OpenAI Seeks Legal Shield, Drafts Its Own Blueprint for AI Accountability
OpenAI is making a direct and consequential play in Washington. The company is advocating for federal legislation that would grant developers of core AI models broad protection from lawsuits when...
OpenAI is making a direct and consequential play in Washington. The company is advocating for federal legislation that would grant developers of core AI models broad protection from lawsuits when their technology causes harm. The proposal, detailed in a policy document from May, aims to override state-level laws and concentrate legal responsibility on the businesses that build applications using models like GPT-4, not on the creators of the models themselves.
This push is gaining traction. OpenAI has backed a congressional bill that would set a high bar for lawsuits against model developers, requiring proof of negligence. The company argues that holding them liable for every misuse would stifle U.S. innovation, especially against Chinese competitors who operate without similar legal threats.
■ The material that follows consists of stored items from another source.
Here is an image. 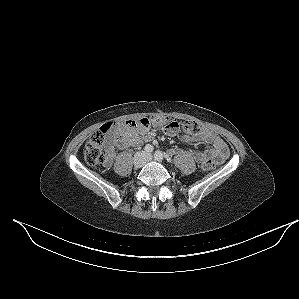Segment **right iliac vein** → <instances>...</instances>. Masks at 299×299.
Returning a JSON list of instances; mask_svg holds the SVG:
<instances>
[{"label":"right iliac vein","mask_w":299,"mask_h":299,"mask_svg":"<svg viewBox=\"0 0 299 299\" xmlns=\"http://www.w3.org/2000/svg\"><path fill=\"white\" fill-rule=\"evenodd\" d=\"M145 161V157L143 153H138L135 157H134V167L135 168H141L144 165Z\"/></svg>","instance_id":"right-iliac-vein-1"}]
</instances>
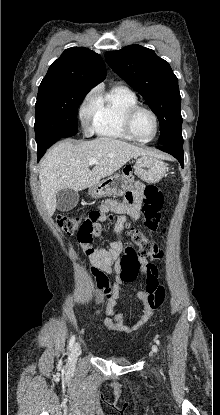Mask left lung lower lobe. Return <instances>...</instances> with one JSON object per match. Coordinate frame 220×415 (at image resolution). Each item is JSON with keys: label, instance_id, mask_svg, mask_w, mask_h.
Segmentation results:
<instances>
[{"label": "left lung lower lobe", "instance_id": "obj_1", "mask_svg": "<svg viewBox=\"0 0 220 415\" xmlns=\"http://www.w3.org/2000/svg\"><path fill=\"white\" fill-rule=\"evenodd\" d=\"M157 148L159 150H162V151L167 152V153L171 154L172 156H174L180 162L181 166L184 167L183 141L180 142V143H175V144L160 145Z\"/></svg>", "mask_w": 220, "mask_h": 415}]
</instances>
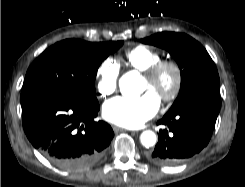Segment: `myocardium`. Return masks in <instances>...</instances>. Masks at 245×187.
I'll list each match as a JSON object with an SVG mask.
<instances>
[{
	"label": "myocardium",
	"mask_w": 245,
	"mask_h": 187,
	"mask_svg": "<svg viewBox=\"0 0 245 187\" xmlns=\"http://www.w3.org/2000/svg\"><path fill=\"white\" fill-rule=\"evenodd\" d=\"M169 71L173 75V85L169 92L161 94L159 97L163 102L169 103L174 101L180 94L183 86V72L180 65L169 59H163L152 64L145 72V77L155 83L160 76Z\"/></svg>",
	"instance_id": "obj_1"
}]
</instances>
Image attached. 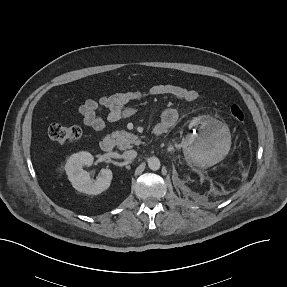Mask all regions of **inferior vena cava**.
I'll use <instances>...</instances> for the list:
<instances>
[{
    "label": "inferior vena cava",
    "mask_w": 287,
    "mask_h": 287,
    "mask_svg": "<svg viewBox=\"0 0 287 287\" xmlns=\"http://www.w3.org/2000/svg\"><path fill=\"white\" fill-rule=\"evenodd\" d=\"M137 156V152L135 150H128L123 152L122 157L125 160H132L134 158H136Z\"/></svg>",
    "instance_id": "1"
}]
</instances>
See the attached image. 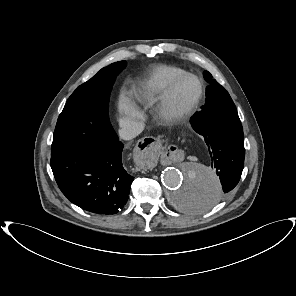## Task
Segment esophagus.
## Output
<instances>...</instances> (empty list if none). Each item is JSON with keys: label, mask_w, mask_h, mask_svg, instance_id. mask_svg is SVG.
<instances>
[{"label": "esophagus", "mask_w": 296, "mask_h": 296, "mask_svg": "<svg viewBox=\"0 0 296 296\" xmlns=\"http://www.w3.org/2000/svg\"><path fill=\"white\" fill-rule=\"evenodd\" d=\"M163 148V143L159 139L150 137L143 139L135 152L137 166L144 170L152 168L161 159Z\"/></svg>", "instance_id": "1"}]
</instances>
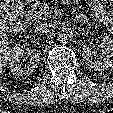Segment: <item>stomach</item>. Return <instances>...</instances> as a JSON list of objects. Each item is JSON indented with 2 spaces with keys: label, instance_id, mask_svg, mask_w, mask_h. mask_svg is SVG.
Masks as SVG:
<instances>
[{
  "label": "stomach",
  "instance_id": "0dacf381",
  "mask_svg": "<svg viewBox=\"0 0 113 113\" xmlns=\"http://www.w3.org/2000/svg\"><path fill=\"white\" fill-rule=\"evenodd\" d=\"M19 1H22V2H30L32 0H19Z\"/></svg>",
  "mask_w": 113,
  "mask_h": 113
}]
</instances>
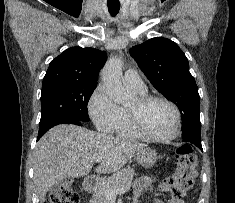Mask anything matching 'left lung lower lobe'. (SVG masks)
<instances>
[{"instance_id": "obj_1", "label": "left lung lower lobe", "mask_w": 235, "mask_h": 203, "mask_svg": "<svg viewBox=\"0 0 235 203\" xmlns=\"http://www.w3.org/2000/svg\"><path fill=\"white\" fill-rule=\"evenodd\" d=\"M183 141L190 142L194 145H196L200 150L203 151L202 145H201V137H194L190 135H184L182 136Z\"/></svg>"}]
</instances>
CEO Sam Altman has become a frequent presence in D.C., underscoring a lobbying effort that spent millions last year.
However, the move faces sharp criticism. Opponents argue that AI models are not passive tools like steel or engines; they generate active, sometimes dangerous, outputs. Under OpenAI's framework, if a medical chatbot gives lethal advice, the small company that deployed it could be sued, while the model's developer likely would not. Consumer advocates warn this strips away vital accountability, leaving injured parties with little recourse.
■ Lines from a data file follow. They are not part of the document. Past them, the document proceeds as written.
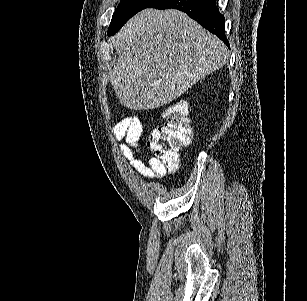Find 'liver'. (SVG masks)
I'll list each match as a JSON object with an SVG mask.
<instances>
[{
    "label": "liver",
    "mask_w": 307,
    "mask_h": 301,
    "mask_svg": "<svg viewBox=\"0 0 307 301\" xmlns=\"http://www.w3.org/2000/svg\"><path fill=\"white\" fill-rule=\"evenodd\" d=\"M111 84L123 106L158 108L225 64L229 50L185 12L144 8L112 36Z\"/></svg>",
    "instance_id": "liver-1"
}]
</instances>
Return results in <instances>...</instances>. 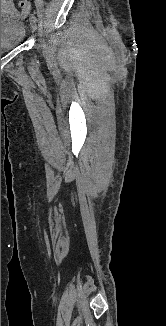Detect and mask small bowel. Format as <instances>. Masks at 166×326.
<instances>
[{
    "mask_svg": "<svg viewBox=\"0 0 166 326\" xmlns=\"http://www.w3.org/2000/svg\"><path fill=\"white\" fill-rule=\"evenodd\" d=\"M1 3L3 4H10V0H1Z\"/></svg>",
    "mask_w": 166,
    "mask_h": 326,
    "instance_id": "small-bowel-1",
    "label": "small bowel"
}]
</instances>
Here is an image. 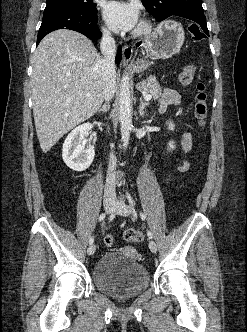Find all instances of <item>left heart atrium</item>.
<instances>
[{
    "mask_svg": "<svg viewBox=\"0 0 247 332\" xmlns=\"http://www.w3.org/2000/svg\"><path fill=\"white\" fill-rule=\"evenodd\" d=\"M104 19L115 31H132L139 25V8L131 2L111 1L104 8Z\"/></svg>",
    "mask_w": 247,
    "mask_h": 332,
    "instance_id": "left-heart-atrium-1",
    "label": "left heart atrium"
}]
</instances>
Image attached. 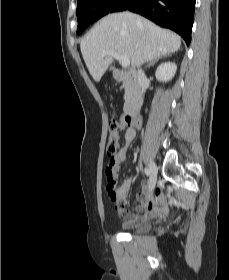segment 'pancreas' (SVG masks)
Returning <instances> with one entry per match:
<instances>
[{
    "instance_id": "1",
    "label": "pancreas",
    "mask_w": 229,
    "mask_h": 280,
    "mask_svg": "<svg viewBox=\"0 0 229 280\" xmlns=\"http://www.w3.org/2000/svg\"><path fill=\"white\" fill-rule=\"evenodd\" d=\"M125 88V99H128L131 96V87L128 84H124Z\"/></svg>"
}]
</instances>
The industry is not unified. While Meta supports federal preemption, Anthropic has suggested model developers should retain some safety responsibility. The debate echoes the early days of the internet and Section 230, which protected platforms from user content liability—a law now seen as a double-edged sword.
With states like California advancing their own strict liability laws, the race is on. OpenAI is lobbying hard to establish a single, favorable federal standard before state rules become entrenched. The outcome will define who is answerable when artificial intelligence fails, setting a precedent for decades.